Muller saisit l’essence de ce débat tel qu’il s’est joué dans les années 1960 au milieu de la fureur générée par les articles du politicien Lord CP Snow (un chimiste et romancier formé à Cambridge) et de FR Leavis, un spécialiste de la littérature de Cambridge.

Snow a présenté une conférence rouge à Cambridge, intitulée de manière provocante « Les deux cultures et la révolution scientifique ». C’est aux gardiens sécularisés de la culture « traditionnelle » de l’élite que Snow destine sa provocation.

Snow caractérise la culture scientifique comme optimiste et tournée vers l’avenir, bien que considérée comme superficielle et philistine par la culture littéraire cultivée de l’élite littéraire, que Snow considère comme des snobs ignorants. Il a tourné en dérision l’incompréhension mutuelle des deux cultures : Le degré d’incompréhension de part et d’autre est le genre de blague qui a tourné au vinaigre et dont on se lamente de la perte sèche pour nous tous.
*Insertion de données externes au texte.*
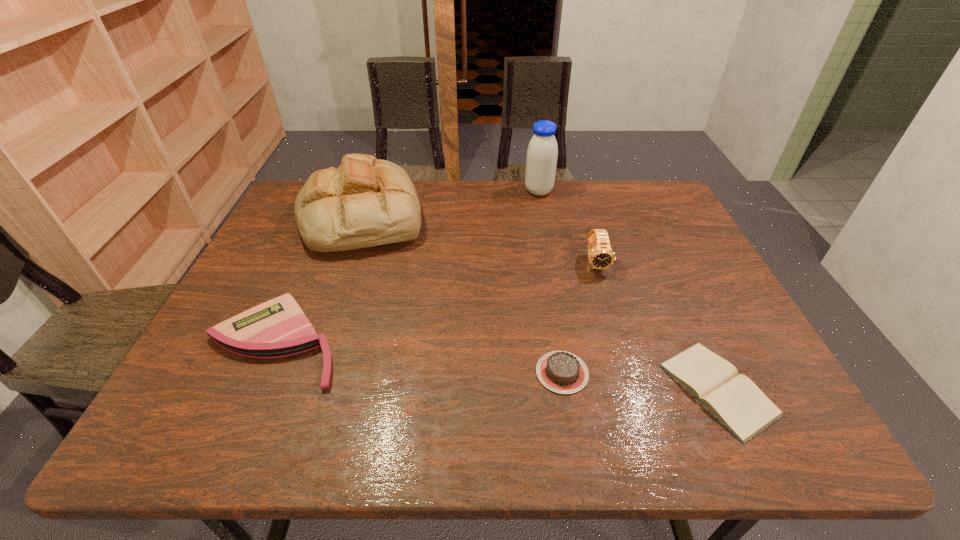 Locate an element on the screen. vacant area that lies between the bread and the third tallest object is located at coordinates (479, 240).

This screenshot has width=960, height=540. I want to click on free point between the rightmost object and the watch, so click(x=657, y=326).

You are a GUI agent. You are given a task and a screenshot of the screen. Output one action in this format:
    pyautogui.click(x=<x>, y=<y>)
    Task: Click on the vacant region between the bread and the soya milk
    
    Given the screenshot: What is the action you would take?
    pyautogui.click(x=450, y=204)

You are a GUI agent. You are given a task and a screenshot of the screen. Output one action in this format:
    pyautogui.click(x=<x>, y=<y>)
    Task: Click on the empty space that is in between the tallest object and the third tallest object
    This screenshot has width=960, height=540.
    Given the screenshot: What is the action you would take?
    click(567, 227)

Find the location of `vacant region between the wristlet and the fifth tallest object`. vacant region between the wristlet and the fifth tallest object is located at coordinates (419, 357).

Locate an element on the screen. Image resolution: width=960 pixels, height=540 pixels. unoccupied position between the Bible and the fifth object from left to right is located at coordinates (657, 326).

Locate an element on the screen. vacant space in between the fifth object from left to right and the tallest object is located at coordinates (567, 227).

Locate an element on the screen. empty location between the tallest object and the third shortest object is located at coordinates (407, 267).

I want to click on free space between the fifth shortest object and the soya milk, so click(x=450, y=204).

Locate an element on the screen. This screenshot has height=540, width=960. object that can be found as the fifth closest to the tallest object is located at coordinates (277, 328). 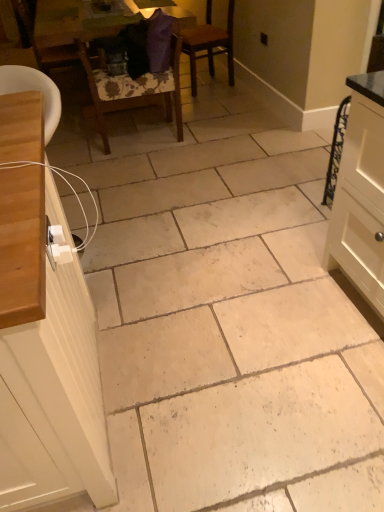 You are a GUI agent. You are given a task and a screenshot of the screen. Output one action in this format:
    pyautogui.click(x=<x>, y=<y>)
    Task: Click on the vacant region in front of brown wooden chair at center, arranged as the first chair when viewed from the right
    
    Given the screenshot: What is the action you would take?
    pyautogui.click(x=220, y=101) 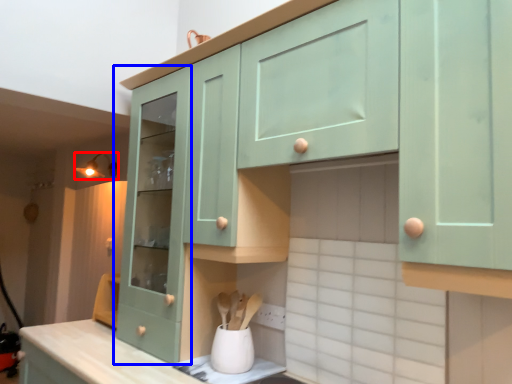 Question: Which of the following is the farthest to the observer, light fixture (highlighted by a red box) or cabinetry (highlighted by a blue box)?

Choices:
 (A) light fixture
 (B) cabinetry

Answer: (A) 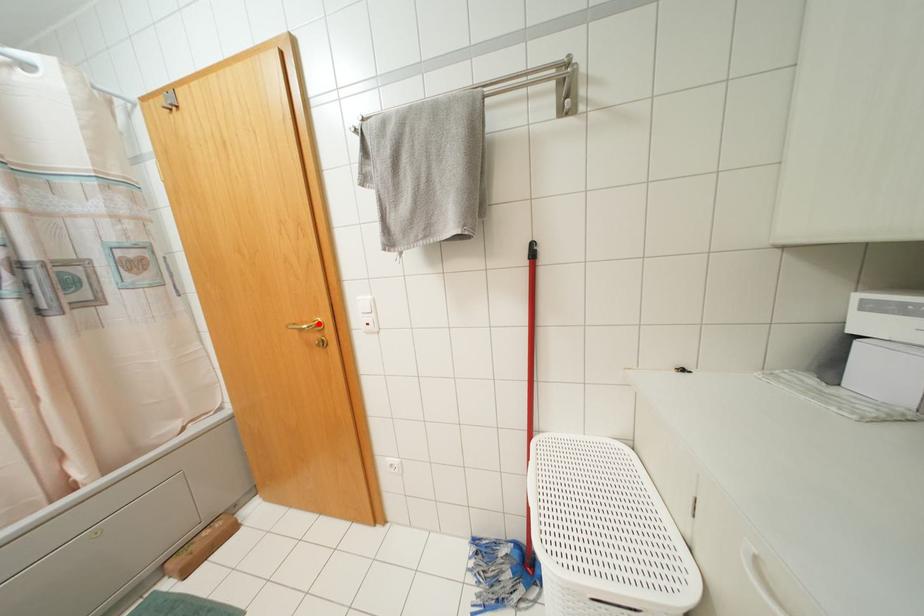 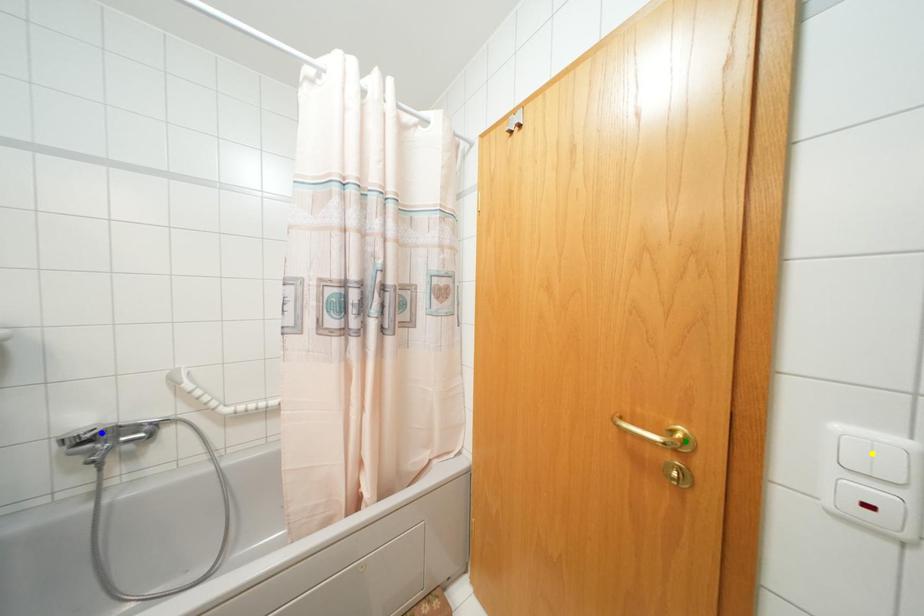 Question: I am providing you with two images of the same scene from different viewpoints. A red point is marked on the first image. You are given multiple points on the second image. Which spot in image 2 lines up with the point in image 1?

Choices:
 (A) green point
 (B) yellow point
 (C) blue point

Answer: (A)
La faute, il la mettait carrément sur le dos des intellectuels littéraires, les qualifiant de « luddites naturels » qui n’avaient pas la culture nécessaire pour saisir la deuxième loi de la thermodynamique, un élément de connaissance culturelle générale qu’il comparait à la connaissance de Shakespeare.

Et il poursuivit en disant que l’industrialisation était le seul espoir pour les pauvres et le tiers-monde, et que le mieux que le monde développé pouvait faire était de produire autant d’ingénieurs que possible et de les exporter là où ils étaient nécessaires dans le monde en développement.

Malgré ses simplifications excessives, Snow avait touché une corde sensible. La réponse la plus extrême est venue de Leavis, doyen de l’élite littéraire.

Dans une conférence à Cambridge, Leavis a déversé sa dérision sur la « vulgarité embarrassante du style » de Snow, son ignorance et son ineptie en tant que romancier. Mais l’attaque de Leavis a attiré une avalanche de réponses, qui l’ont qualifiée de « drivelling ahuri » d’une « férocité sans exemple ».

Les débats ne sont peut-être plus féroces. Mais leurs sons résonnent faiblement dans le monde universitaire – plus dans certains pays que dans d’autres.

Cet article a été publié pour la première fois dans le numéro de septembre/octobre 2015 du South African Journal of Science.